The 2016 debates are over. Trump lost. But here’s why he feels as if he won.
One challenge is about style: Biden will be doing some actual debating while Trump verbally hopscotches around, telling us how perfect his call to the Ukrainian president was. How smoothly he handled the final 10 feet of the slippery ramp. Interpreting coronavirus charts. Boasting about how he nailed his cognitive test.
On any given day, Trump decides whether he wants to speak, and where and when. What to talk about. Whether to take questions, and if so, from whom. How long to let reporters speak before interrupting and berating them. And he decides when he has had enough.

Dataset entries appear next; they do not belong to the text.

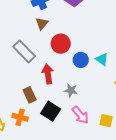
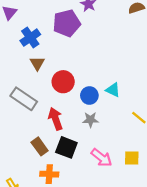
gray star: (71, 90) -> (90, 120), moved
black square: (51, 111) -> (66, 147), moved
orange cross: (20, 117) -> (49, 174), moved

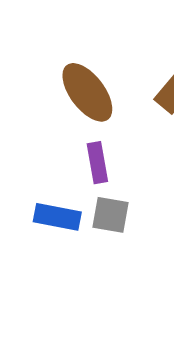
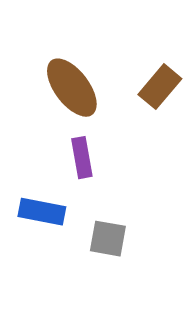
gray square: (110, 215) -> (108, 239), moved

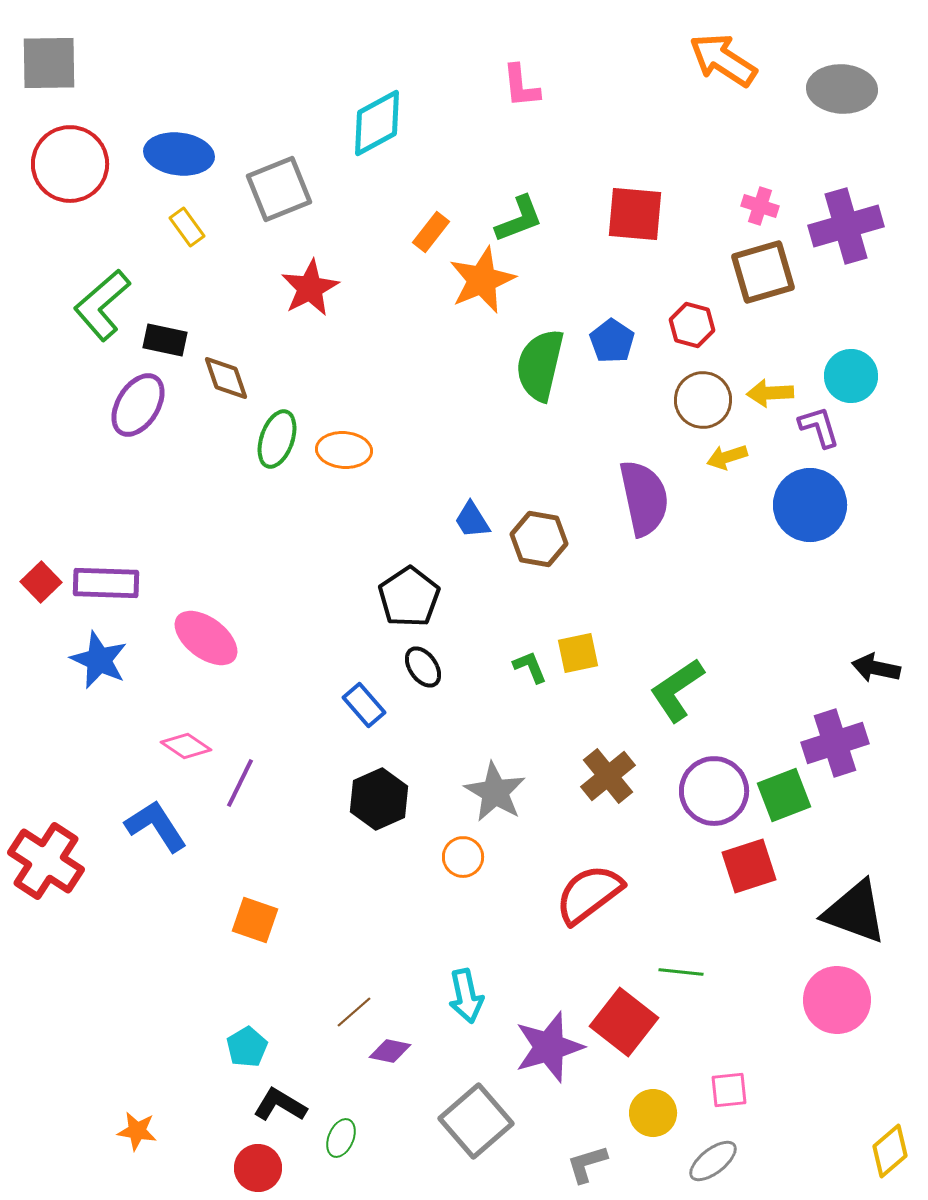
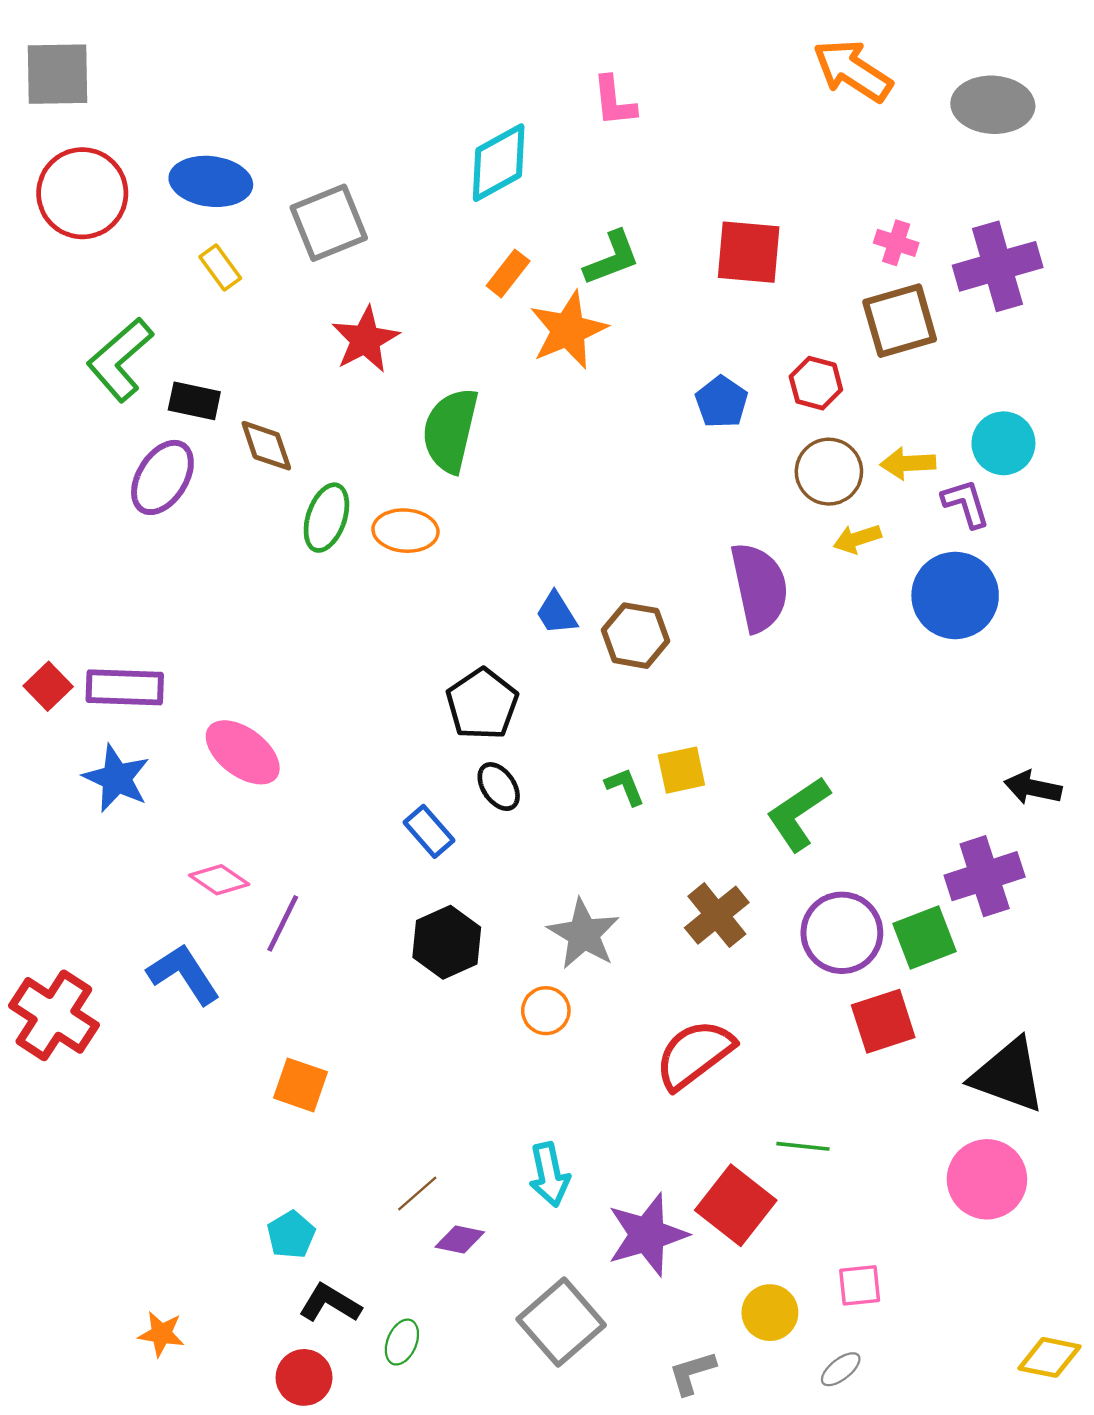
cyan diamond: (377, 123) -> (499, 163), moved
green semicircle: (540, 365) -> (450, 430), moved
yellow diamond: (890, 1151) -> (1049, 1357), turned 52
gray ellipse: (713, 1161) -> (841, 1369), size x0.7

That’s not a debate, and it leaves him ill-equipped for one. Because the 2016 Trump with the clear message, honed attack and efficient defense mechanism has given way to something else: a politician who cannot articulate his vision for a second term. On offense, he’s a mess; he can’t settle on an overarching attack on
Biden, or even two. Even his already-overrated nicknaming skills have all but failed him. As for defense, his existence now entirely involves explaining, misdirecting, denying — whatever it takes to address every item on his grievance list. Which is as long as his tie.
Trump will certainly check the “consistency” box: He will be the same on Tuesday as he was two Tuesdays ago, as he was in July, as he will be in October. But that person is losing. So he has to change the trajectory of the race. In the context of the debates, there are two simple ways to accomplish that: by doing really well and/or by forcing Biden to do very badly. (Curiously, Trump’s overall strategy has been to hope for Biden to make enough unforced errors for Trump to win. Setting aside the likelihood of any debate moment being so catastrophic that Biden couldn’t recover during two more debates and a month of campaigning, it’s an awfully passive plan.)
The best way to deal with Trump, though, won’t be to try to fact-check him in real time or to let lies and absurdities go in the hope that moderators — or viewers — catch them. There’s a third option: Preempt the president. Clearly and strongly preview for the 100 million people watching what will happen in the debate as soon it begins. Biden should say early on that we all know what’s coming. Not to remind voters. But to remind Trump, by speaking on behalf of the majority of the country, that everyone is on to him, in a reversal of Trump’s favorite “everyone is saying” paralipsis device:
“C’mon, Mr. President. Everyone knows that whatever you call fake is real. Whatever you call a lie is the truth. Whatever you accuse others of doing is what you’ve done. And whatever you make fun of me for saying by accident only serves to deflect from what you say on purpose.”
The 2020 version of Trump is constantly winging it, hoping voters will forget what he has said and done while focusing on his grievance du jour. He needs everyone watching the debate to pretend he never said there were only a few cases of the coronavirus in the United States, or that it would be gone in a week, or that he confessed, on tape, to lying about its lethality.
In the end, both men’s debate preparations rely on what they have done over the course of the entire campaign.
For the last 18 months, Joe Biden has debated Donald Trump on the issues from afar. Over that same period, Trump has done nothing but assault Biden’s character. Trump’s debate preparations — “what I’m doing” every day — are the first in history to include behavior that ended up in impeachment.
In Cleveland, an unshrinking force will meet an unvarying object.